Here it's $30 for the first 3 outlets and $10 each additional. You're
going to pay a LOT for the tools and cable...they buy in bulk.
You can also tell the fella who comes out that you want some additional
Coax (be nice when you say it, it's usually just a favor) so you can
hook up your TV's from the wall plates with the "good stuff". They
really couldn't care less about how much cable they use, so they
usually give you what you would like. Tell them you need about 50
Installers aren't all bad, some are just dumb as a box of rocks and
lazy as all hell. If they come out and start to drill directly into
your floor or soemthing then tell them to just leave you the wire and
the connectors and you'll do it yourself, by my calculation you're not
out anything because of how much good cable, connectors and a splitter
I always deal with www.partsexpress.com out of Ohio when I need
anything like this, they're cheap and they've got decent service. Let
me know if you find it cheaper elsewhere.

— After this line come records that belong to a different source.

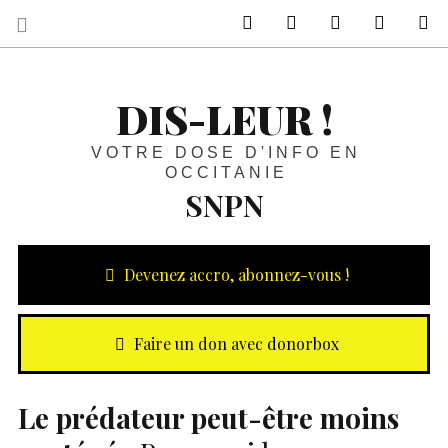
sur Facebook
sur Twitter
Contactez-nous 
Notre ph
R
DIS-LEUR !
VOTRE DOSE D'INFO EN
OCCITANIE
SNPN
Devenez accro, abonnez-vous !
Faire un don avec donorbox
Le prédateur peut-être moins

I've got 6 sets hooked up to the cable now and I think my total bill
with HBO is $75.
There has been a paucity of information from Verizon and TV is not a
service yet, but eventually both Comcast and Verizon will offer TV,
phone and internet.
Right now I'm thinking of getting high speed internet only and from
comments on installers I am reminded of the early cable days where they
must have scraped some clown off the streets looking for a day's work.
I had to do repairs to driveway (they made a hole tunneling under it),
siding (unlatched) and cable to one set (they just laid across the
floor). It was unbelievable.
Phone lines, no better. Over the years, I've had to make repairs on
phone company installation.
One, a company sponsored line, that they paid for, ran from box, around
the house and failed in a year because the installer had put a staple
The Verizon FIOS contractors were mostly Mexican. I went out to talk
to the 2 guys digging the box hole in the corner of my lot to see if
they had found a survey monument that got overgrown with bushes in
time. Neither one spoke English ;(
Well, some well-meaning family members sent me some gift cards to one of
the big box stores, so I figured this would be a good thing to burn them
on (since I can't seem to find the worm drive Skil saw that I also
want...) is there a big difference between RG-6 and RG-6 quad? I could
get the former but not the latter. I came home empty handed because
while I'm frugal I'm not cheap.
replace "fly" with "com" to reply.
There can be big differences in RG-6, particularly depending on the
brand. What you want is cable that is rated for 1 GHz which should be
marked on the spool. I doubt you'll find that rating in a version
without adequate shielding, but you may well find something labeled RG-6
quad that isn't rated for 1 GHz.
Best bet is to get your materials from the cable company and use the
gift card for tools and / or for household items to appease the SO.